▸ **What to produce**
Set down every entry once more, character for character.

Document understanding data
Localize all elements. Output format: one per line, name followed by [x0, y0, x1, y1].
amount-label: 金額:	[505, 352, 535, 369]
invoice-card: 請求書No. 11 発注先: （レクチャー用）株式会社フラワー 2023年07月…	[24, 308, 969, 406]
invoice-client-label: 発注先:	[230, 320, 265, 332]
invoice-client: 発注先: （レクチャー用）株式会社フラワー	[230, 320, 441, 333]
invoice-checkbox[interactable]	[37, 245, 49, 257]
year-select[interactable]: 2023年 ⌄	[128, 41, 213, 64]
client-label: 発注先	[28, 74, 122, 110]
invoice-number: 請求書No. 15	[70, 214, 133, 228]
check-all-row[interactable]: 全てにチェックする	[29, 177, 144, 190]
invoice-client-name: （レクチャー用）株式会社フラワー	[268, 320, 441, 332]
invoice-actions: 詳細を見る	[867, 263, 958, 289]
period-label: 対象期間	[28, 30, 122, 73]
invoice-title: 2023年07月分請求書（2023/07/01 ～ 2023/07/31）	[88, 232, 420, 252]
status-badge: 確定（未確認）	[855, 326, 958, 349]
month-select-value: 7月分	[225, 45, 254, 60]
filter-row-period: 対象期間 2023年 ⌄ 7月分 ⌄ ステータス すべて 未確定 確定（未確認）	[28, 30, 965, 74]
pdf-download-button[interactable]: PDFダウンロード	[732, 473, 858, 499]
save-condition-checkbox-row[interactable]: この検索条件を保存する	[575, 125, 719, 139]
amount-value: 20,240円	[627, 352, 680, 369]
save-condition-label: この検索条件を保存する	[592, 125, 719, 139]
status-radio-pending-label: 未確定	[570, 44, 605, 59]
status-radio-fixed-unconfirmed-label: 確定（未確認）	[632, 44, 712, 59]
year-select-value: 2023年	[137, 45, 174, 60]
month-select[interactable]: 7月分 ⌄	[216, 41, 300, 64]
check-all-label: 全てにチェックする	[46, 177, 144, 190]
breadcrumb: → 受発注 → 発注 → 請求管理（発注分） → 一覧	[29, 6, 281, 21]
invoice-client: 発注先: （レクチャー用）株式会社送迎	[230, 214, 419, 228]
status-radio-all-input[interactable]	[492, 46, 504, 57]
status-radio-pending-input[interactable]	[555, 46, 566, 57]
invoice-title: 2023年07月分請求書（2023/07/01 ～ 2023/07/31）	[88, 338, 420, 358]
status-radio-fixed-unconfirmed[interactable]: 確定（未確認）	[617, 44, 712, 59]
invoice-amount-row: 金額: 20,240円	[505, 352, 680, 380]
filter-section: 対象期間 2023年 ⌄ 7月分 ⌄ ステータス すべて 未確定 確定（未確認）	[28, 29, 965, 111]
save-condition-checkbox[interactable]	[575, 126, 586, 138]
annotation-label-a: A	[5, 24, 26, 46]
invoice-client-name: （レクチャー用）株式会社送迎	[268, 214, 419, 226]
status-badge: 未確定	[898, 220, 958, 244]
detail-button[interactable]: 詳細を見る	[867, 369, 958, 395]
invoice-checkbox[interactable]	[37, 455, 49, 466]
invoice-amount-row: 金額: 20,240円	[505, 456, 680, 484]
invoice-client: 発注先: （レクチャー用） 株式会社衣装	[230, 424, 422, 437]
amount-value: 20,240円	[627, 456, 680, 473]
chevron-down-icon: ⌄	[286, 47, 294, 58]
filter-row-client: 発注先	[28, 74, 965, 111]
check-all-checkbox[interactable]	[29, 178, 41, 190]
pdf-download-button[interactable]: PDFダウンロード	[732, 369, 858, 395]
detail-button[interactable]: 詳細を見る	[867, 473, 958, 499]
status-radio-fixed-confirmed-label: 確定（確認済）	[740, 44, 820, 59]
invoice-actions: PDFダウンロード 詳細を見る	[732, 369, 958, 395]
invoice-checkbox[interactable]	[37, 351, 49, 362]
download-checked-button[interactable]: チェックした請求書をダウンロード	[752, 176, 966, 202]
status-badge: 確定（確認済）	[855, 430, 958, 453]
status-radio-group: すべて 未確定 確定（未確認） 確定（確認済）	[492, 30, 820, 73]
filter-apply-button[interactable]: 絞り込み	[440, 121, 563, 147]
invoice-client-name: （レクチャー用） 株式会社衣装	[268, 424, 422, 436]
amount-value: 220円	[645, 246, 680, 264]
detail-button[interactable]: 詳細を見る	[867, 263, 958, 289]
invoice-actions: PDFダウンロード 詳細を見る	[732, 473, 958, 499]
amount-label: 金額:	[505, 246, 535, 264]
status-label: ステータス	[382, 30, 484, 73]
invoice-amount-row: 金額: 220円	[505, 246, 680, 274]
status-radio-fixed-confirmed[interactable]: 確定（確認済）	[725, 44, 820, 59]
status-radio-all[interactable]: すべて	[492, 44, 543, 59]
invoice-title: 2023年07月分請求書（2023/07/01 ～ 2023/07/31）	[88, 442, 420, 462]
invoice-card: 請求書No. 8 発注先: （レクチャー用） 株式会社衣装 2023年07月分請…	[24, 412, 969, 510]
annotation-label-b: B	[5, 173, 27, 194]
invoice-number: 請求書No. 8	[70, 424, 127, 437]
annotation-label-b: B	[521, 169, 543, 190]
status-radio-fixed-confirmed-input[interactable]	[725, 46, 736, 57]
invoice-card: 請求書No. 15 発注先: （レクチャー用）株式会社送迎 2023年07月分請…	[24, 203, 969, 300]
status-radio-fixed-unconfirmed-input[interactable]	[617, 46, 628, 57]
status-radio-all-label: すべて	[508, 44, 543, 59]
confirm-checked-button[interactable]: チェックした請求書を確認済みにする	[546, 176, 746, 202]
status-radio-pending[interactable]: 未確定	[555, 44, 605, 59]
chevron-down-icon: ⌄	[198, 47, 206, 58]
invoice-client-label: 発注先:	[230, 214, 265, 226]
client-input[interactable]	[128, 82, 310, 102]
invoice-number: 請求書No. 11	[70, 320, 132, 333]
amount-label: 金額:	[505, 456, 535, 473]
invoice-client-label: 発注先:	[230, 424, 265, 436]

▸ **Answer to this task**
Localize all elements. Output format: one per line, name followed by [x0, y0, x1, y1].
amount-label: 金額:	[505, 352, 535, 369]
invoice-card: 請求書No. 11 発注先: （レクチャー用）株式会社フラワー 2023年07月…	[24, 308, 969, 406]
invoice-client-label: 発注先:	[230, 320, 265, 332]
invoice-client: 発注先: （レクチャー用）株式会社フラワー	[230, 320, 441, 333]
invoice-checkbox[interactable]	[37, 245, 49, 257]
year-select[interactable]: 2023年 ⌄	[128, 41, 213, 64]
client-label: 発注先	[28, 74, 122, 110]
invoice-number: 請求書No. 15	[70, 214, 133, 228]
check-all-row[interactable]: 全てにチェックする	[29, 177, 144, 190]
invoice-client-name: （レクチャー用）株式会社フラワー	[268, 320, 441, 332]
invoice-actions: 詳細を見る	[867, 263, 958, 289]
period-label: 対象期間	[28, 30, 122, 73]
invoice-title: 2023年07月分請求書（2023/07/01 ～ 2023/07/31）	[88, 232, 420, 252]
status-badge: 確定（未確認）	[855, 326, 958, 349]
month-select-value: 7月分	[225, 45, 254, 60]
filter-row-period: 対象期間 2023年 ⌄ 7月分 ⌄ ステータス すべて 未確定 確定（未確認）	[28, 30, 965, 74]
pdf-download-button[interactable]: PDFダウンロード	[732, 473, 858, 499]
save-condition-checkbox-row[interactable]: この検索条件を保存する	[575, 125, 719, 139]
amount-value: 20,240円	[627, 352, 680, 369]
save-condition-label: この検索条件を保存する	[592, 125, 719, 139]
status-radio-pending-label: 未確定	[570, 44, 605, 59]
status-radio-fixed-unconfirmed-label: 確定（未確認）	[632, 44, 712, 59]
year-select-value: 2023年	[137, 45, 174, 60]
month-select[interactable]: 7月分 ⌄	[216, 41, 300, 64]
check-all-label: 全てにチェックする	[46, 177, 144, 190]
breadcrumb: → 受発注 → 発注 → 請求管理（発注分） → 一覧	[29, 6, 281, 21]
invoice-client: 発注先: （レクチャー用）株式会社送迎	[230, 214, 419, 228]
status-radio-all-input[interactable]	[492, 46, 504, 57]
status-radio-pending-input[interactable]	[555, 46, 566, 57]
invoice-title: 2023年07月分請求書（2023/07/01 ～ 2023/07/31）	[88, 338, 420, 358]
status-radio-fixed-unconfirmed[interactable]: 確定（未確認）	[617, 44, 712, 59]
invoice-amount-row: 金額: 20,240円	[505, 352, 680, 380]
filter-section: 対象期間 2023年 ⌄ 7月分 ⌄ ステータス すべて 未確定 確定（未確認）	[28, 29, 965, 111]
save-condition-checkbox[interactable]	[575, 126, 586, 138]
annotation-label-a: A	[5, 24, 26, 46]
invoice-client-name: （レクチャー用）株式会社送迎	[268, 214, 419, 226]
status-badge: 未確定	[898, 220, 958, 244]
detail-button[interactable]: 詳細を見る	[867, 369, 958, 395]
invoice-checkbox[interactable]	[37, 455, 49, 466]
invoice-amount-row: 金額: 20,240円	[505, 456, 680, 484]
invoice-client: 発注先: （レクチャー用） 株式会社衣装	[230, 424, 422, 437]
amount-value: 20,240円	[627, 456, 680, 473]
chevron-down-icon: ⌄	[286, 47, 294, 58]
filter-row-client: 発注先	[28, 74, 965, 111]
check-all-checkbox[interactable]	[29, 178, 41, 190]
pdf-download-button[interactable]: PDFダウンロード	[732, 369, 858, 395]
detail-button[interactable]: 詳細を見る	[867, 473, 958, 499]
status-radio-fixed-confirmed-label: 確定（確認済）	[740, 44, 820, 59]
invoice-actions: PDFダウンロード 詳細を見る	[732, 369, 958, 395]
invoice-checkbox[interactable]	[37, 351, 49, 362]
download-checked-button[interactable]: チェックした請求書をダウンロード	[752, 176, 966, 202]
status-badge: 確定（確認済）	[855, 430, 958, 453]
status-radio-group: すべて 未確定 確定（未確認） 確定（確認済）	[492, 30, 820, 73]
filter-apply-button[interactable]: 絞り込み	[440, 121, 563, 147]
invoice-client-name: （レクチャー用） 株式会社衣装	[268, 424, 422, 436]
amount-value: 220円	[645, 246, 680, 264]
detail-button[interactable]: 詳細を見る	[867, 263, 958, 289]
invoice-actions: PDFダウンロード 詳細を見る	[732, 473, 958, 499]
amount-label: 金額:	[505, 246, 535, 264]
status-label: ステータス	[382, 30, 484, 73]
invoice-amount-row: 金額: 220円	[505, 246, 680, 274]
status-radio-fixed-confirmed[interactable]: 確定（確認済）	[725, 44, 820, 59]
status-radio-all[interactable]: すべて	[492, 44, 543, 59]
invoice-title: 2023年07月分請求書（2023/07/01 ～ 2023/07/31）	[88, 442, 420, 462]
invoice-card: 請求書No. 8 発注先: （レクチャー用） 株式会社衣装 2023年07月分請…	[24, 412, 969, 510]
annotation-label-b: B	[5, 173, 27, 194]
invoice-number: 請求書No. 8	[70, 424, 127, 437]
annotation-label-b: B	[521, 169, 543, 190]
status-radio-fixed-confirmed-input[interactable]	[725, 46, 736, 57]
invoice-card: 請求書No. 15 発注先: （レクチャー用）株式会社送迎 2023年07月分請…	[24, 203, 969, 300]
status-radio-fixed-unconfirmed-input[interactable]	[617, 46, 628, 57]
status-radio-all-label: すべて	[508, 44, 543, 59]
confirm-checked-button[interactable]: チェックした請求書を確認済みにする	[546, 176, 746, 202]
status-radio-pending[interactable]: 未確定	[555, 44, 605, 59]
chevron-down-icon: ⌄	[198, 47, 206, 58]
invoice-client-label: 発注先:	[230, 214, 265, 226]
client-input[interactable]	[128, 82, 310, 102]
invoice-number: 請求書No. 11	[70, 320, 132, 333]
amount-label: 金額:	[505, 456, 535, 473]
invoice-client-label: 発注先:	[230, 424, 265, 436]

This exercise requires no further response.